What you are asking for is not so much a "query" but is basically just a filtering of content from the array in each document.
You do this with .aggregate() and $project:
db.survey.aggregate([
{ "$project": {
"results": {
"$setDifference": [
{ "$map": {
"input": "$results",
"as": "el",
"in": {
"$cond": [
{ "$and": [
{ "$eq": [ "$$el.product", "xyz" ] },
{ "$gte": [ "$$el.score", 6 ] }
]}
]
}
}},
[false]
]
}
}}
])
So rather than "contrain" results to documents that have an array member matching the condition, all this is doing is "filtering" the array members out that do not match the condition, but returns the document with an empty array if need be.
The fastest present way to do this is with $map to inspect all elements and $setDifference to filter out any values of false returned from that inspection. The possible downside is a "set" must contain unique elements, so this is fine as long as the elements themselves are unique.
Future releases will have a $filter method, which is similar to $map in structure, but directly removes non-matching results where as $map just returns them ( via the $cond and either the matching element or false ) and is then better suited.
Otherwise if not unique or the MongoDB server version is less than 2.6, you are doing this using $unwind, in a non performant way:
db.survey.aggregate([
{ "$unwind": "$results" },
{ "$group": {
"_id": "$_id",
"results": { "$push": "$results" },
"matched": {
"$sum": {
"$cond": [
{ "$and": [
{ "$eq": [ "$results.product", "xyz" ] },
{ "$gte": [ "$results.score", 6 ] }
]},
1,
0
]
}
}
}},
{ "$unwind": "$results" },
{ "$match": {
"$or": [
{
"results.product": "xyz",
"results.score": { "$gte": 6 }
},
{ "matched": 0 }
}},
{ "$group": {
"_id": "$_id",
"results": { "$push": "$results" },
"matched": { "$first": "$matched" }
}},
{ "$project": {
"results": {
"$cond": [
{ "$ne": [ "$matched", 0 ] },
"$results",
[]
]
}
}}
])
Which is pretty horrible in both design and perfomance. As such you are probably better off doing the filtering per document in client code instead.

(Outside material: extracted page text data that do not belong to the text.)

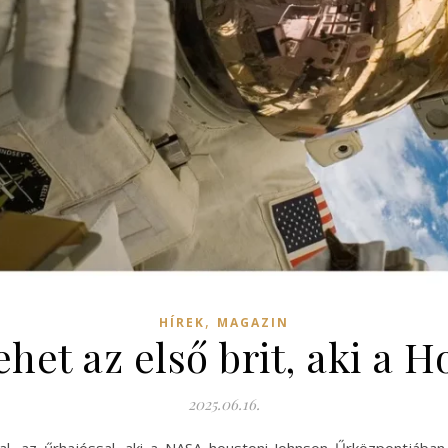
,
HÍREK
MAGAZIN
ehet az első brit, aki a H
2025.06.16.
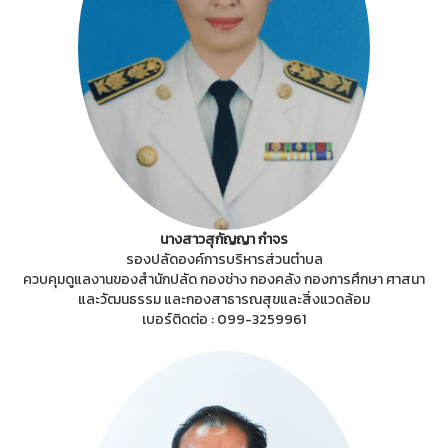
นางสาวสุกัญญา กำจร
รองปลัดองค์การบริหารส่วนตำบล
ควบคุมดูแลงานของสำนักปลัด กองช่าง กองคลัง กองการศึกษา ศาสนา
และวัฒนธรรม และกองสาธารณสุขและสิ่งแวดล้อม
เบอร์ติดต่อ : 099-3259961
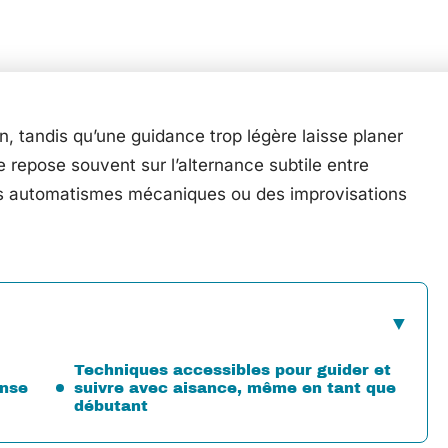
, tandis qu’une guidance trop légère laisse planer
e repose souvent sur l’alternance subtile entre
 des automatismes mécaniques ou des improvisations
Techniques accessibles pour guider et
anse
suivre avec aisance, même en tant que
débutant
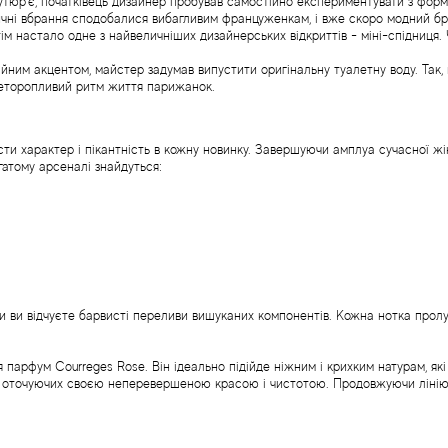
утюр'є, початківець дизайнер пробував самостійно експериментувати з фор
тричні вбрання сподобалися вибагливим француженкам, і вже скоро модний бр
Потім настало одне з найвеличніших дизайнерських відкриттів - міні-спідниц
ним акцентом, майстер задумав випустити оригінальну туалетну воду. Так, в 
 неторопливий ритм життя парижанок.
и характер і пікантність в кожну новинку. Завершуючи амплуа сучасної жін
агатому арсеналі знайдуться:
и ви відчуєте барвисті переливи вишуканих компонентів. Кожна нотка прол
арфум Courreges Rose. Він ідеально підійде ніжним і крихким натурам, які 
 оточуючих своєю неперевершеною красою і чистотою. Продовжуючи лінію 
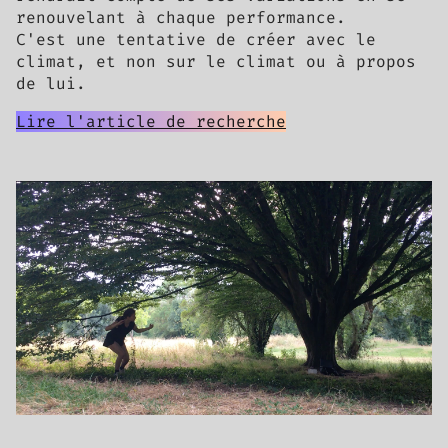
renouvelant à chaque performance.
C'est une tentative de créer avec le
climat, et non sur le climat ou à propos
de lui.
Lire l'article de recherche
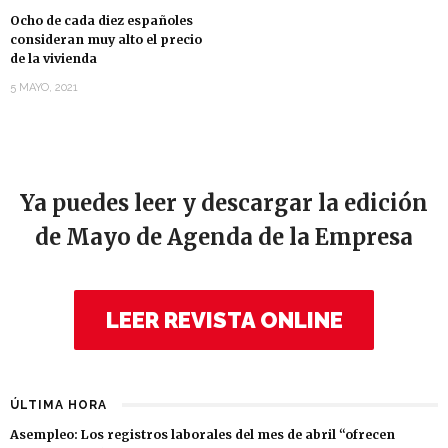
Ocho de cada diez españoles
consideran muy alto el precio
de la vivienda
5 MAYO, 2021
Ya puedes leer y descargar la edición
de Mayo de Agenda de la Empresa
LEER REVISTA ONLINE
ÚLTIMA HORA
Asempleo: Los registros laborales del mes de abril “ofrecen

You can use $filter in mongoDB 3.2
db.survey.aggregate([{
$match: {
{ id: 12345}
}
}, {
$project: {
results: {
$filter: {
input: "$results",
as: "results",
cond:{$gt: ['$$results.score', 6]}
}
}
}
}]);
It will return all the sub document that have score greater than 6. If you want to return only first matched document than you can use '$' operator.
You can use $redact in this way:
db.survey.aggregate( [
{ $match : { _id : 12345 }},
{ $redact: {
$cond: {
if: {
$or: [
{ $eq: [ "$_id", 12345 ] },
{ $and: [
{ $eq: [ "$product", "xyz" ] },
{ $gte: [ "$score", 6 ] }
]}
]
},
then: "$$DESCEND",
else: "$$PRUNE"
}
}
}
] );
It will $match by _id: 12345 first and then it will "$$PRUNE" all the subdocuments that don't have "product":"xyz" and don't have score greater or equal 6. I added the condition ($cond) { $eq: [ "$_id", 12345 ] } so that it wouldn't prune the whole document before it reaches the subdocuments.